La tête me tourne. Attachée à une chaise, les mains liées par des torchons dont il ne m'a pas défaite depuis des jours que nous sommes là, mon corps entier est engourdi. Mes chevilles sont elles aussi fixées au meuble, ligotées par des liens en plastique exagérément serrés. J'ai mal au crâne, tellement mal que je n'arrive plus à discerner la source de ma douleur. Est-ce mes larmes presque intarissables ? La déshydratation ? Le bruit infernal de la foule qui résonne derrière les murs fins comme du papier à cigarette de la chambre où je suis retenue ?

Et puis-je même l'appeler une chambre lorsque ce lieu ne me semble que bâtiment désaffecté, à peine pourvu d'une table et d'un matelas sur lequel mon bourreau prend ses quelques heures de sommeil ? Depuis plusieurs heures, je suis seule ici. Lenny est parti en ville, probablement chercher de quoi manger. Et comme depuis cinq jours, je n'y aurai pas droit. Je meurs de faim, il me donne à peine de quoi subsister, mais je tiens bon.

Je sais que Victor aura compris mon appel. Il a abandonné trop vite, son ton était trop calme pour qu'il pense vraiment à me "laisser partir". Lenny n'y a vu que du feu. Il s'est moqué, aussi.

« Ton prince charmant ne tenait peut-être pas autant à toi qu'il le laissait entendre. »

Il n'a pas compris l'allusion à la Grasse, ni celle à la cachette sous le bureau.
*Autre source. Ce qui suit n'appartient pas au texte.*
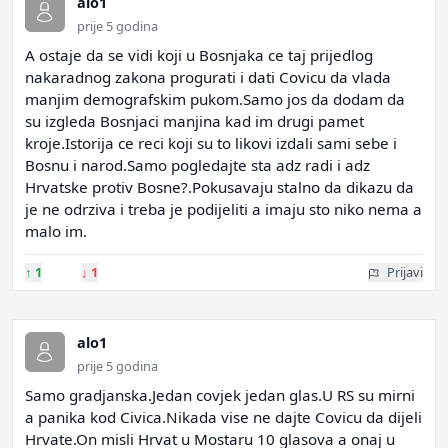
alo1
prije 5 godina
A ostaje da se vidi koji u Bosnjaka ce taj prijedlog
nakaradnog zakona progurati i dati Covicu da vlada
manjim demografskim pukom.Samo jos da dodam da
su izgleda Bosnjaci manjina kad im drugi pamet
kroje.Istorija ce reci koji su to likovi izdali sami sebe i
Bosnu i narod.Samo pogledajte sta adz radi i adz
Hrvatske protiv Bosne?.Pokusavaju stalno da dikazu da
je ne odrziva i treba je podijeliti a imaju sto niko nema a
malo im.
↑
1
↓
1
Prijavi
alo1
prije 5 godina
Samo gradjanska.Jedan covjek jedan glas.U RS su mirni
a panika kod Civica.Nikada vise ne dajte Covicu da dijeli
Hrvate.On misli Hrvat u Mostaru 10 glasova a onaj u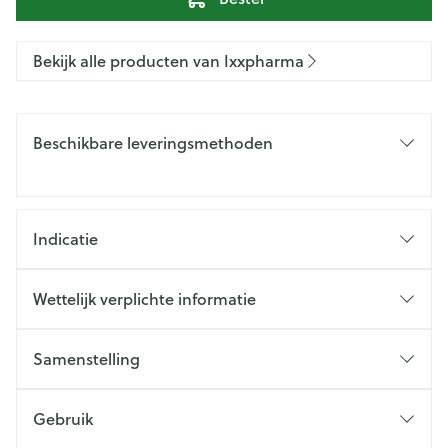
Bekijk alle producten van Ixxpharma
Beschikbare leveringsmethoden
Indicatie
Wettelijk verplichte informatie
Samenstelling
Gebruik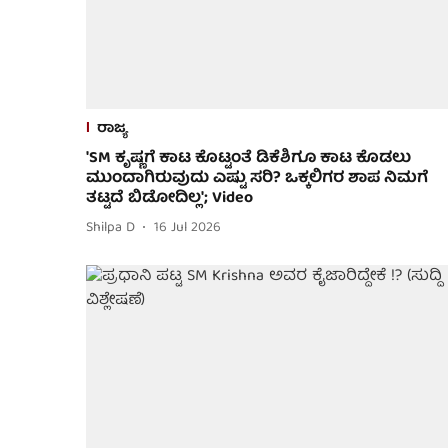
ರಾಜ್ಯ
'SM ಕೃಷ್ಣಗೆ ಕಾಟ ಕೊಟ್ಟಂತೆ ಡಿಕೆಶಿಗೂ ಕಾಟ ಕೊಡಲು
ಮುಂದಾಗಿರುವುದು ಎಷ್ಟು ಸರಿ? ಒಕ್ಕಲಿಗರ ಶಾಪ ನಿಮಗೆ
ತಟ್ಟದೆ ಬಿಡೋದಿಲ್ಲ'; Video
Shilpa D
16 Jul 2026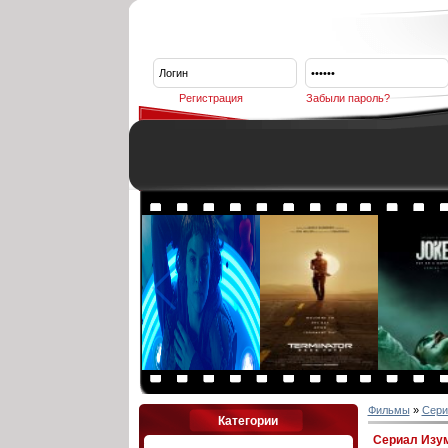
Регистрация
Забыли пароль?
Фильмы
»
Сери
Категории
Сериал Изу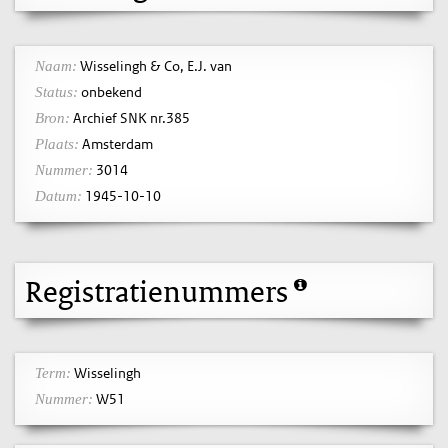
Wisselingh & Co, E.J. van
Naam:
onbekend
Status:
Archief SNK nr.385
Bron:
Amsterdam
Plaats:
3014
Nummer:
1945-10-10
Datum:
Registratienummers
Wisselingh
Term:
W51
Nummer: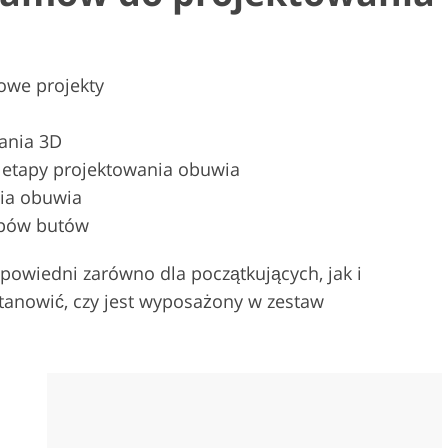
towe projekty
ania 3D
 etapy projektowania obuwia
ia obuwia
ypów butów
powiedni zarówno dla początkujących, jak i
stanowić, czy jest wyposażony w zestaw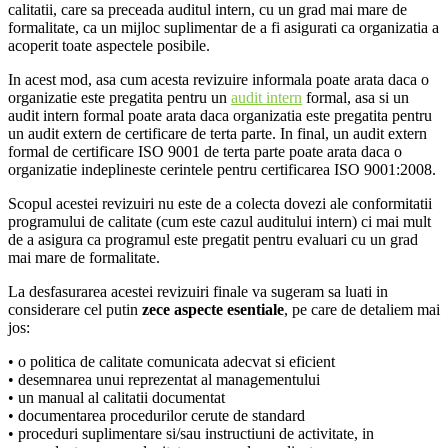
calitatii, care sa preceada auditul intern, cu un grad mai mare de
formalitate, ca un mijloc suplimentar de a fi asigurati ca organizatia a
acoperit toate aspectele posibile.
In acest mod, asa cum acesta revizuire informala poate arata daca o
organizatie este pregatita pentru un
audit intern
formal, asa si un
audit intern formal poate arata daca organizatia este pregatita pentru
un audit extern de certificare de terta parte. In final, un audit extern
formal de certificare ISO 9001 de terta parte poate arata daca o
organizatie indeplineste cerintele pentru certificarea ISO 9001:2008.
Scopul acestei revizuiri nu este de a colecta dovezi ale conformitatii
programului de calitate (cum este cazul auditului intern) ci mai mult
de a asigura ca programul este pregatit pentru evaluari cu un grad
mai mare de formalitate.
La desfasurarea acestei revizuiri finale va sugeram sa luati in
considerare cel putin
zece aspecte esentiale
, pe care de detaliem mai
jos:
• o politica de calitate comunicata adecvat si eficient
• desemnarea unui reprezentat al managementului
• un manual al calitatii documentat
• documentarea procedurilor cerute de standard
• proceduri suplimentare si/sau instructiuni de activitate, in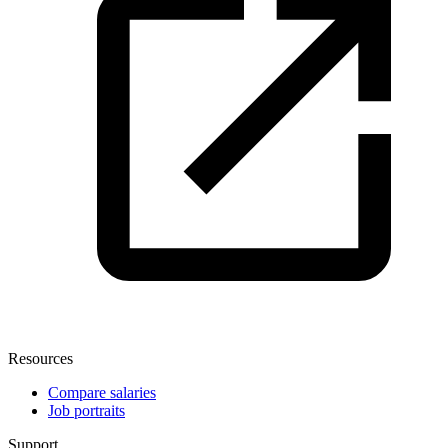
Resources
Compare salaries
Job portraits
Support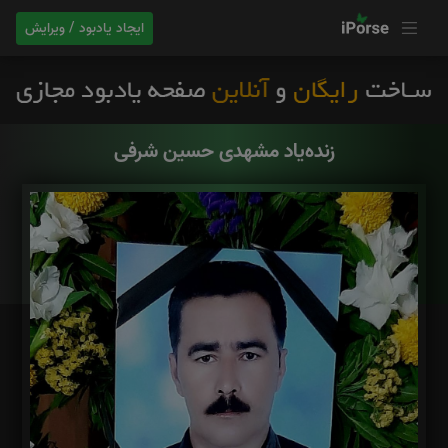
ایجاد یادبود / ویرایش
زنده‌یاد مشهدی حسین شرفی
Et j'ai beau me dire qu'il est fou, il n'aura jamais un gramme de réflexion dans son cerveau malade. Il n'est que sadisme, douleur et mépris. Aujourd'hui, je me demande comment j'ai jamais pu sortir avec lui. Maintenant que j'ai Victor, je me rends mille fois mieux compte d'à quel point mon ex était mauvais. Lui ne m'a jamais chérie. Jamais il ne m'a offert quoi que ce soit, jamais il ne m'a adressé le moindre signe de tendresse, ou même d'amour.

- Je suis de retour, mon lapin.

Je sens les larmes pointer aux coins de mes yeux, mon visage se déformer sous le coup du dégoût. Lenny referme la porte à clefs, un sac duquel s'échappe une odeur plus qu'alléchante à la main. Je ne sais pas ce que je pourrais donner pour son contenu à cet instant, mais le prix n'en serait que largement rentable pour les restaurateurs qui ont concocté ce plat.

Lenny s'approche de moi à grands pas insouciants, comme s'il n'était qu'un mari venant saluer sa femme après une journée de travail. Une fois à ma hauteur, il empoigne mes cheveux pour maintenir ma tête droite et fond sur mes lèvres. J'aimerais tant le mordre... mais ma bouche est scindée d'un tissu enroulé qui empêche le moindre mouvement. J'essaie de retenir mes larmes, vraiment... mais son goût infâme dans ma bouche, sa salive se mélangeant à la mienne... c'est trop.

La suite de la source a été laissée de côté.